Mais comment faire pour répondre à plus de 1.000 lettres venues du monde entier sous le poids de tant de croix et de malheurs dont je vais te parler rapidement maintenant? Tu ne dois pas te préocuper de mon silence, même s'il est long.
[5271]
Tant que tu vivras et que je vivrai, tu dois toujours m'écrire à Khartoum, même quand je suis en visite dans mon immense Vicariat, qui est le diocèse le plus vaste, le plus peuplé, le plus laborieux et le plus difficile de l'univers; tu dois me donner des nouvelles: 1°. de toi-même, 2°. des Mères filles de ma chère Falconeri, 3°. de toutes les autres jeunes Noires avec lesquelles tu es en relation, en m'en indiquant les noms, la tribu, l'âge, le monastère, l'état religieux, etc.
Toi qui es nubienne, sache que la Mission que j'ai fondée parmi les Nouba marche bien, j'y ai envoyé, entre autres, un de mes Missionnaire, un saint Prêtre, qui est en train d'apprendre la langue; il s'agit de l'Abbé Giovanni Losi de Plaisance que j'ai nommé Curé avec l'Abbé Luigi Bonomi de Vérone, qui en est le Supérieur.
Ils travaillent là-bas avec entrain; les hommes et les femmes sont tous nus, mais ils sont bien disposés. Quand j'ai fondé cette Mission en 1875, j'ai ordonné au grand chef de faire vêtir ses femmes. Il m'a dit que c'était impossible, car si elles portaient des vêtements, elles n'auraient pas d'enfants.
[5272]
J'ai alors envoyé au service de cette Mission quelques familles de Noirs convertis dont les femmes sont toujours habillées; et quand quelques-unes de celles-ci ont eu des enfants, le grand chef s'est exclamé: "Agiàb, le Pro-Vicaire avait raison", et maintenant, celles qui trouvent des haillons commencent à s'habiller.

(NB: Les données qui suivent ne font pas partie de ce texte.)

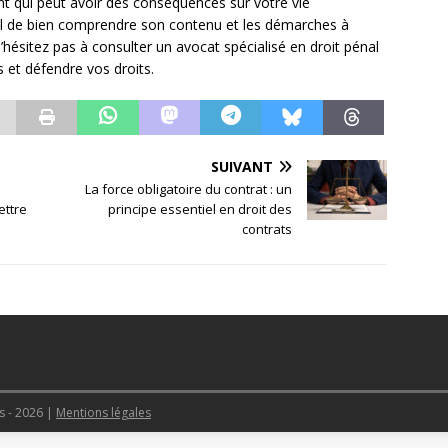
nt qui peut avoir des conséquences sur votre vie
tiel de bien comprendre son contenu et les démarches à
. N’hésitez pas à consulter un avocat spécialisé en droit pénal
et défendre vos droits.
SUIVANT
:
La force obligatoire du contrat : un
ettre
principe essentiel en droit des
contrats
es - 2026
|
Mentions légales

En octobre prochain, j'irai du royaume du Cordofan vers le Djebel Nouba pour la visite pastorale, afin de tout préparer pour y installer les Sœurs de Vérone qui sont provisoirement à Berber.
[5273]
Permets-moi de te raconter rapidement certaines terribles tribulations dont je suis accablé, mais qui me sont toujours chères car elles sont envoyées par Dieu. Je te demande de les faire connaître aux autres Sœurs africaines afin qu'elles prient dans leurs monastères pour moi et pour la conversion de la Nigrizia.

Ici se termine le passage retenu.